WHAT NEEDS TO BE DONE ▸
For the data below, restate word for word only the lines from the line containing "температурного режима." through the line containing "老人之家里的院友们都很独立，常常会外出见朋友和", both ends included.

MATERIALS PROVIDED ▸
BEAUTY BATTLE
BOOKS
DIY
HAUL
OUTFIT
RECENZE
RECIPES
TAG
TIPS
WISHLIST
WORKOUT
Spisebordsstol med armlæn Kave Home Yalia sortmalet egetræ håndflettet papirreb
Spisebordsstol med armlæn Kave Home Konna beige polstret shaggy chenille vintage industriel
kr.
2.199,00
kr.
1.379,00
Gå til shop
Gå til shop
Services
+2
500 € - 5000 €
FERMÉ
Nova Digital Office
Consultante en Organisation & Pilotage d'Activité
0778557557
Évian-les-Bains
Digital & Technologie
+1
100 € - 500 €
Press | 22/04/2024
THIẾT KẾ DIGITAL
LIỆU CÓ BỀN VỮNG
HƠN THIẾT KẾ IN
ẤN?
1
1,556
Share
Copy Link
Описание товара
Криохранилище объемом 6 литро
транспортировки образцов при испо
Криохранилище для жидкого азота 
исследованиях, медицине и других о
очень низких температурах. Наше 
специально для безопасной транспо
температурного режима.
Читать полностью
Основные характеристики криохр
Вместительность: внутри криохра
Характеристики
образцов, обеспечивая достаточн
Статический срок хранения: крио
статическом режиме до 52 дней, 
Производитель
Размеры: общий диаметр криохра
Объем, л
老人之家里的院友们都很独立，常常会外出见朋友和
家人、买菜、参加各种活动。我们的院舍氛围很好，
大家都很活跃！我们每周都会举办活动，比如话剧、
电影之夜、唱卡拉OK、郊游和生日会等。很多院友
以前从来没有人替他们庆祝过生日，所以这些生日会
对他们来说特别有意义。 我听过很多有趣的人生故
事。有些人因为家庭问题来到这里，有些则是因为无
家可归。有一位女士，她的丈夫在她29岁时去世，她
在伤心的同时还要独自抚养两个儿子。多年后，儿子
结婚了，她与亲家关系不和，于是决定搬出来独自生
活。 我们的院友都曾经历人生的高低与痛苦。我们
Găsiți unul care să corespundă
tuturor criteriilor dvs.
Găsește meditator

==

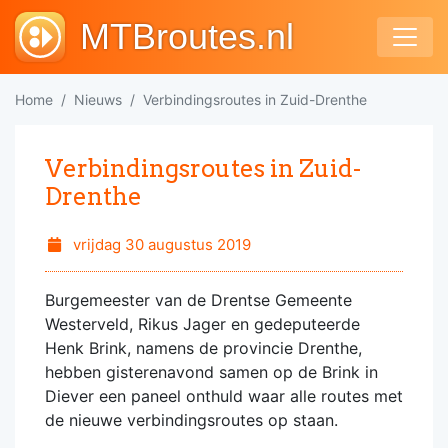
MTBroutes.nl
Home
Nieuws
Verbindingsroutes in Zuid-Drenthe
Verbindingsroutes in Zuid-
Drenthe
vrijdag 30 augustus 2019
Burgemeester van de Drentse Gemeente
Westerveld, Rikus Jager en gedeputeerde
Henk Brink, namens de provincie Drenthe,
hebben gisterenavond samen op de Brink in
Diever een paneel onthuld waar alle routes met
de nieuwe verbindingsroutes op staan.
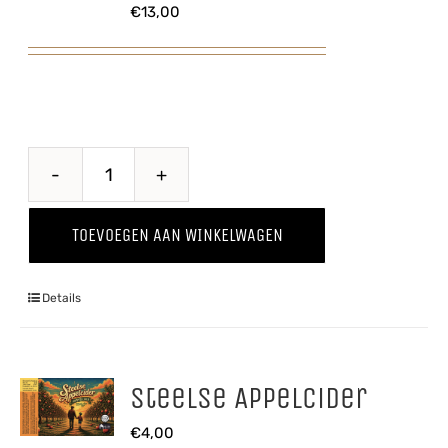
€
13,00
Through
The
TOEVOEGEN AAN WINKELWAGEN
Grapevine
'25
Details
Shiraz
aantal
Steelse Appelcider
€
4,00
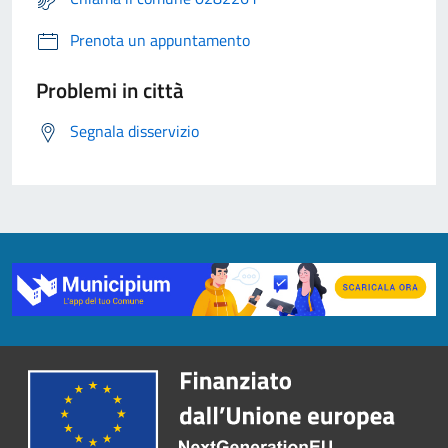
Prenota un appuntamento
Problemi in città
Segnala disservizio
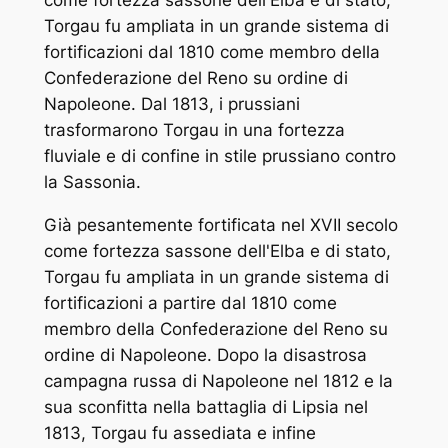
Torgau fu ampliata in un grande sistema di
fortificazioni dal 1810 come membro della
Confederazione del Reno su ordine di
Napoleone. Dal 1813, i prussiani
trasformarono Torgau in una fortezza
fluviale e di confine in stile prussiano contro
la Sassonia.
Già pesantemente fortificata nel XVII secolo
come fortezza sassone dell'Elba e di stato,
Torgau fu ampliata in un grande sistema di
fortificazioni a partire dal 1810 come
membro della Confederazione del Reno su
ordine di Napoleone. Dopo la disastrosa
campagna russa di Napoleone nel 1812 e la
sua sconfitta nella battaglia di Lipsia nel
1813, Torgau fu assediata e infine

SOLUTION TO THE PROBLEM ▸
температурного режима.
Читать полностью
Основные характеристики криохр
Вместительность: внутри криохра
Характеристики
образцов, обеспечивая достаточн
Статический срок хранения: крио
статическом режиме до 52 дней, 
Производитель
Размеры: общий диаметр криохра
Объем, л
老人之家里的院友们都很独立，常常会外出见朋友和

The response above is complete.